» Problem details:
Please return exactly the lines from the top of the data through the line that contains "tree of the month (720, 704)", and skip all pictures.

» Information given:
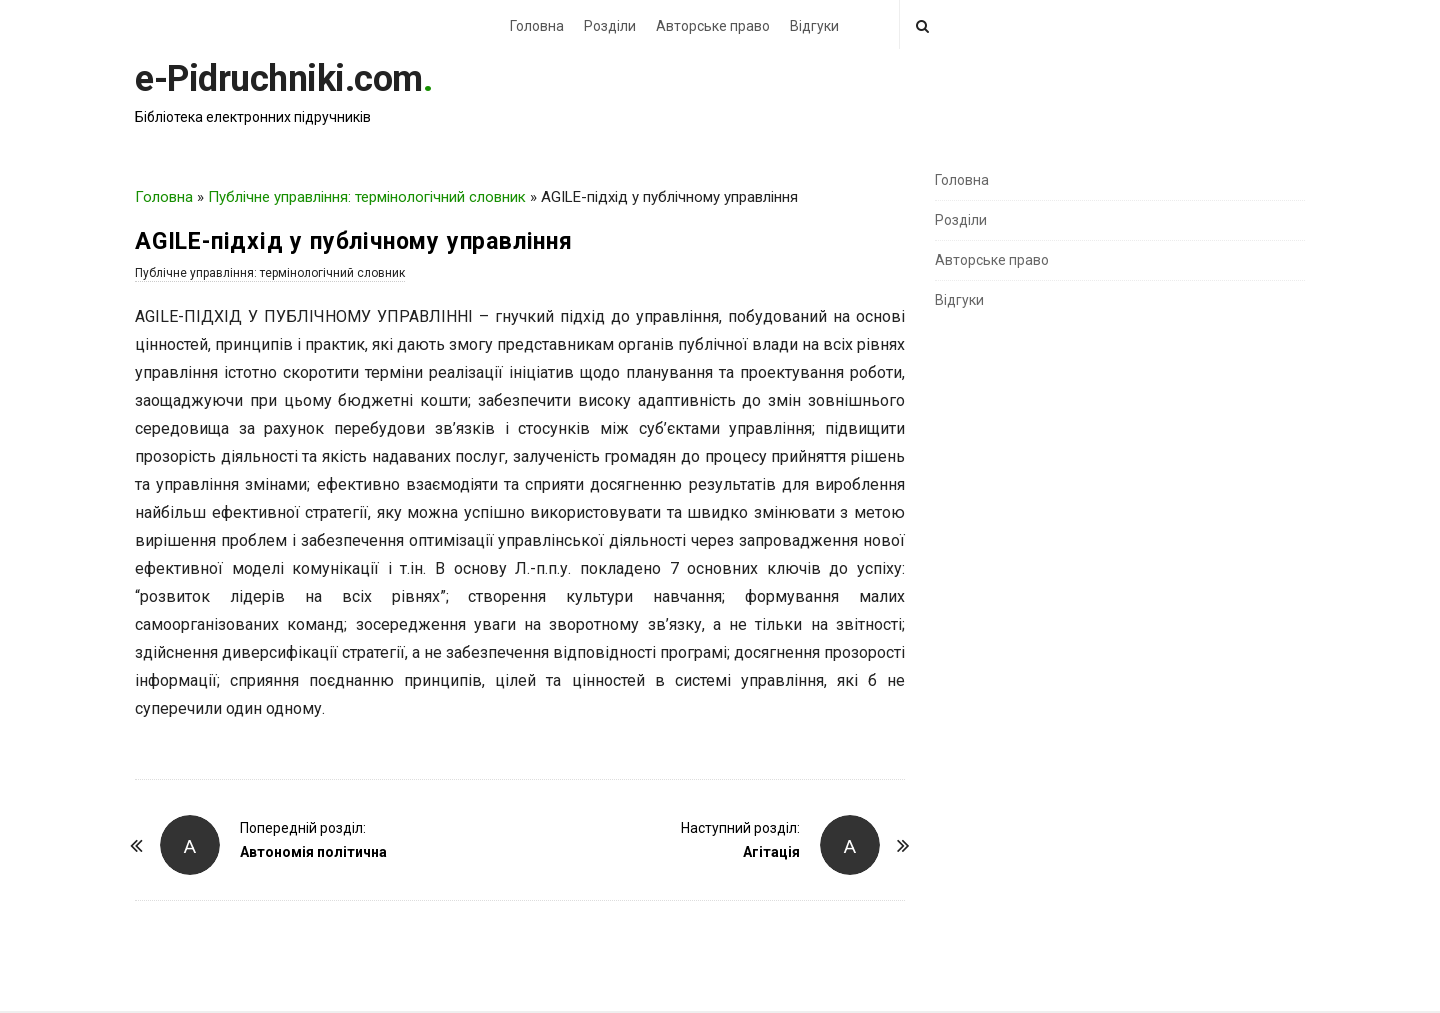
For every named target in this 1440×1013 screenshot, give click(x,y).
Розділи (610, 26)
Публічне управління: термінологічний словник (367, 197)
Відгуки (814, 26)
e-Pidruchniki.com (279, 79)
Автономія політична (313, 852)
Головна (537, 26)
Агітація (771, 852)
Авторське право (713, 26)
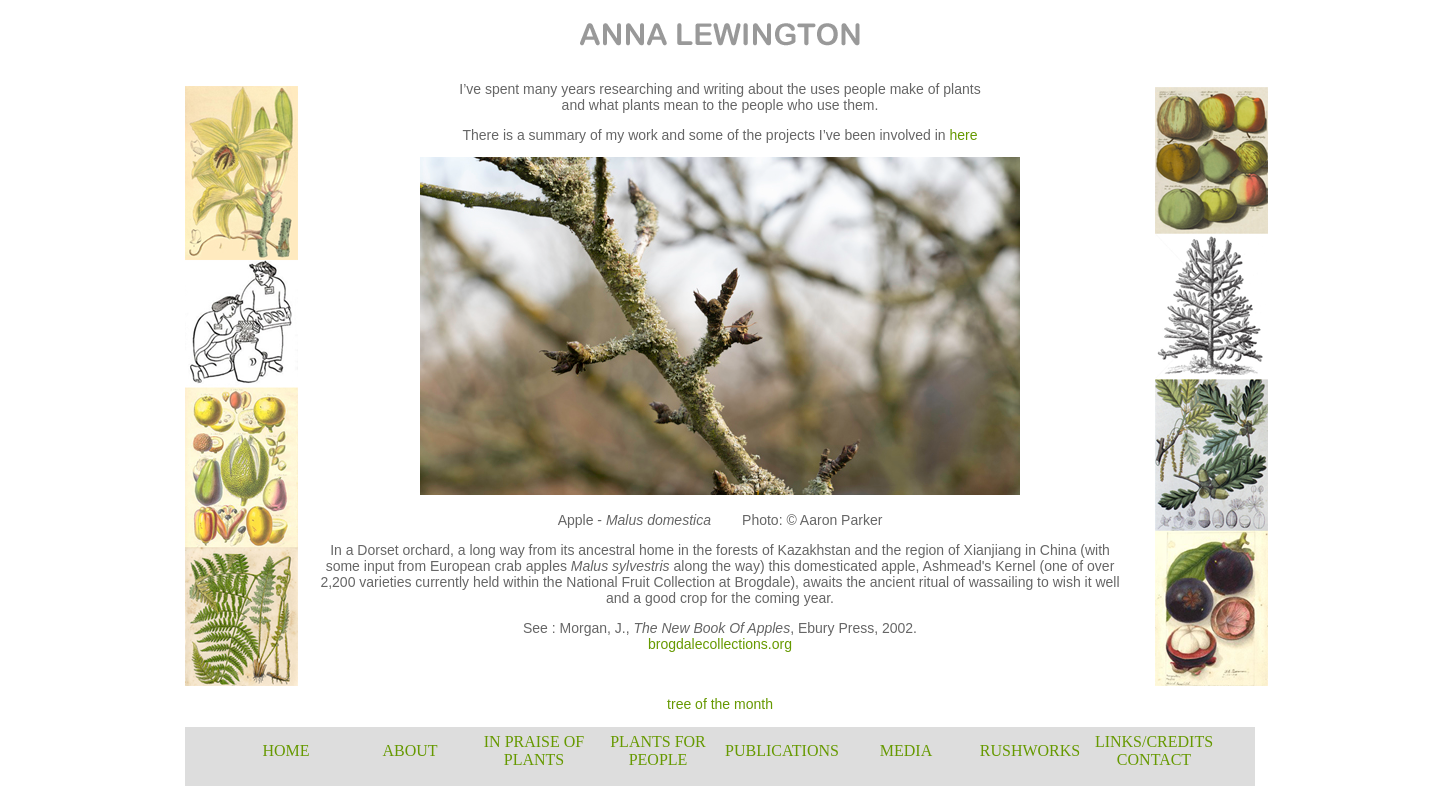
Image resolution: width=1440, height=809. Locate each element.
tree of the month (720, 704)
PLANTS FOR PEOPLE (658, 750)
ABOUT (409, 750)
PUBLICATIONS (782, 750)
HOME (285, 750)
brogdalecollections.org (720, 644)
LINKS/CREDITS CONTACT (1154, 750)
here (964, 135)
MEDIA (906, 750)
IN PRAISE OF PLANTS (534, 750)
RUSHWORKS (1030, 750)
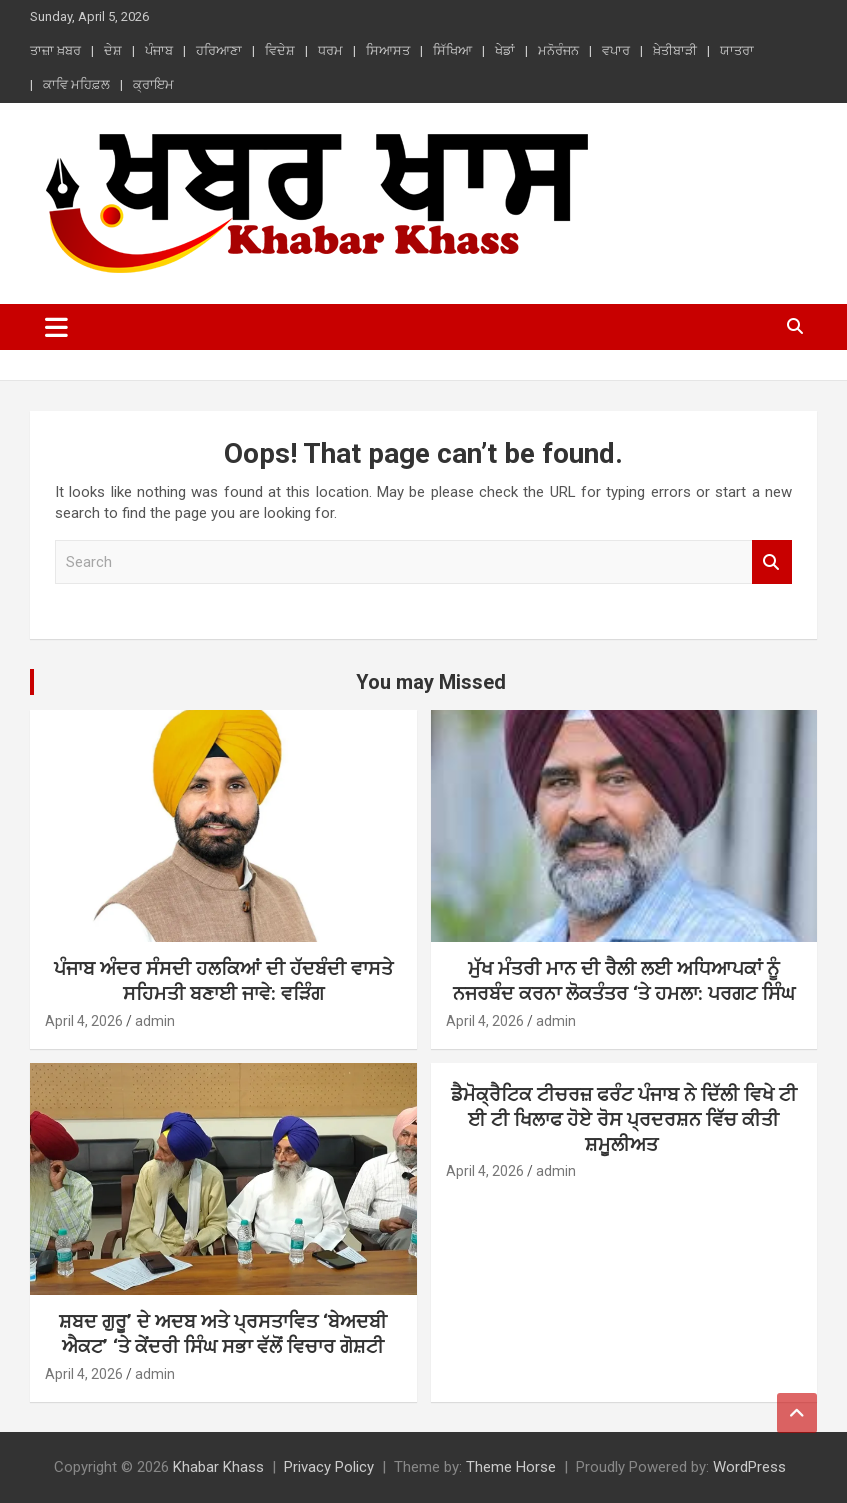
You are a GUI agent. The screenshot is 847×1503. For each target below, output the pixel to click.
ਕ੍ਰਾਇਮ (153, 84)
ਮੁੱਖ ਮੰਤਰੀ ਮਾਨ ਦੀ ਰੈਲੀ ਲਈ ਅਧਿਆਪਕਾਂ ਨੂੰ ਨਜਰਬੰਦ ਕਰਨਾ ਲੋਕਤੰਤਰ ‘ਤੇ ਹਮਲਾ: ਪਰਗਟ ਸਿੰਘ (624, 981)
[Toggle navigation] (56, 327)
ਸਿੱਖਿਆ (452, 50)
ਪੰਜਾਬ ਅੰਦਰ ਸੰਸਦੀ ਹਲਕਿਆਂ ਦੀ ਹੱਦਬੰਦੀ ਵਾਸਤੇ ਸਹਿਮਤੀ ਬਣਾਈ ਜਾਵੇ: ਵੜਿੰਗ (223, 981)
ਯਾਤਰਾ (737, 50)
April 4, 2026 (84, 1021)
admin (155, 1021)
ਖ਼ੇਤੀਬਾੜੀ (675, 50)
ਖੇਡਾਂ (505, 50)
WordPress (749, 1467)
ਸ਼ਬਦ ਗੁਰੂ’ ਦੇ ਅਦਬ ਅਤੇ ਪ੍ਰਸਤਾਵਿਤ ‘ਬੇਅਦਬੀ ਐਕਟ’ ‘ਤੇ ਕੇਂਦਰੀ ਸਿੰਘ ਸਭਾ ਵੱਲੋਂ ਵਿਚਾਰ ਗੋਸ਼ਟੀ (223, 1334)
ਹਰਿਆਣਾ (219, 50)
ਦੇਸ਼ (113, 50)
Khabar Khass (218, 1467)
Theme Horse (511, 1467)
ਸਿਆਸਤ (388, 50)
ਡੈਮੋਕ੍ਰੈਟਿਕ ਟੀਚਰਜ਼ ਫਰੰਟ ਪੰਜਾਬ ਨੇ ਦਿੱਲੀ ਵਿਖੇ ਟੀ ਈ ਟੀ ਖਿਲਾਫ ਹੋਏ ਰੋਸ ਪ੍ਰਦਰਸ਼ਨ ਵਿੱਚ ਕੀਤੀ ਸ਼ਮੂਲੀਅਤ (624, 1119)
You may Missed (431, 682)
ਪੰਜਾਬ (159, 50)
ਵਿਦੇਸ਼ (280, 50)
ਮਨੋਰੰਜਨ (558, 50)
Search (772, 562)
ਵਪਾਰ (616, 50)
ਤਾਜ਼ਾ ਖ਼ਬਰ (55, 50)
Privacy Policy (329, 1467)
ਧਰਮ (330, 50)
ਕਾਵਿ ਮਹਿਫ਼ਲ (76, 84)
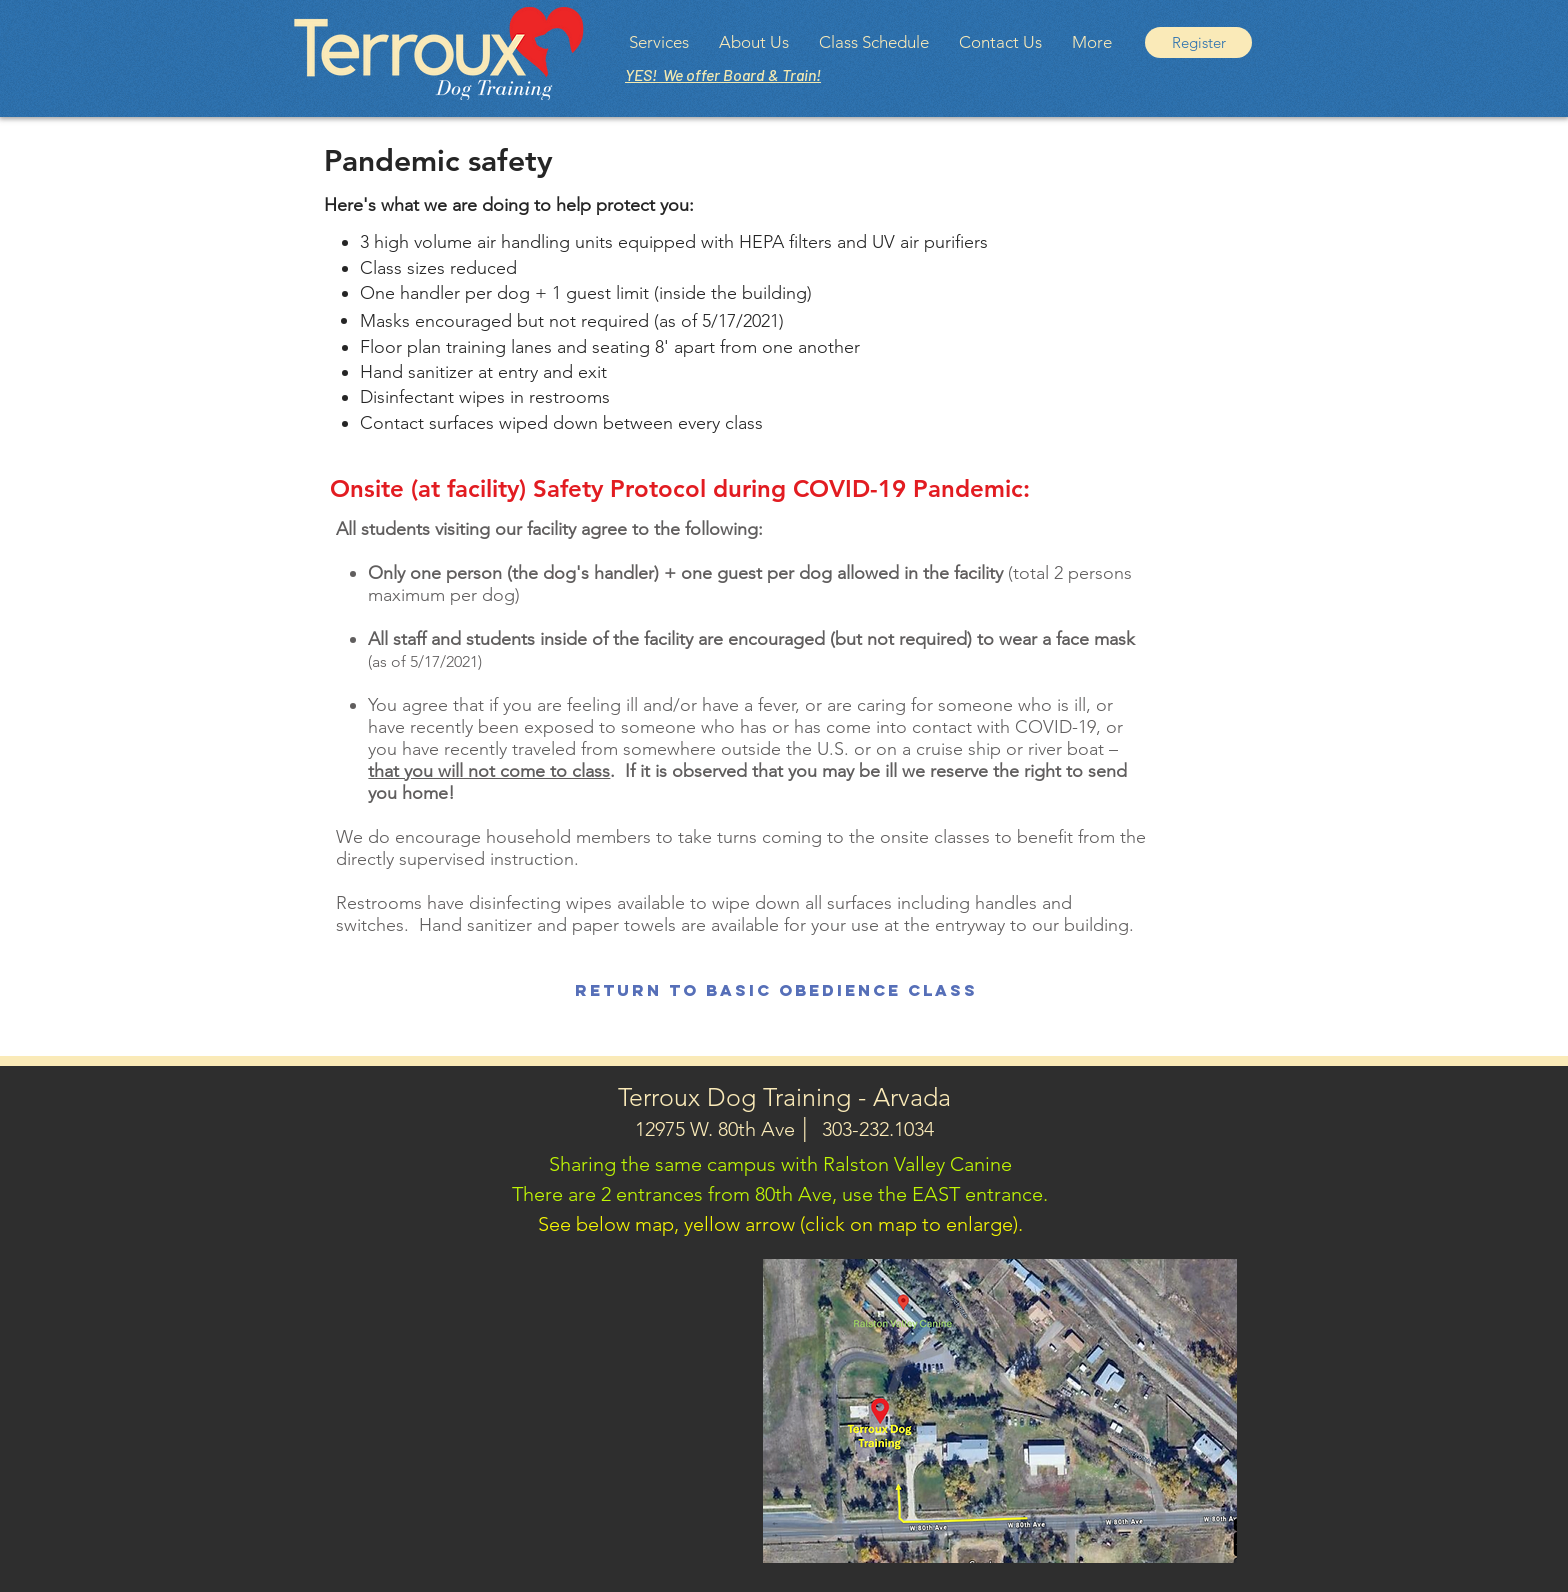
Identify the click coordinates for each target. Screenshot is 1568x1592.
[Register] (1198, 42)
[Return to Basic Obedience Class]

» Answer to the problem:
For every named target in this 1440×1013 screenshot, give click(x,y).
Розділи (610, 26)
Публічне управління: термінологічний словник (367, 197)
Відгуки (814, 26)
e-Pidruchniki.com (279, 79)
Автономія політична (313, 852)
Головна (537, 26)
Агітація (771, 852)
Авторське право (713, 26)
Image resolution: width=1440, height=809. Locate each element.
tree of the month (720, 704)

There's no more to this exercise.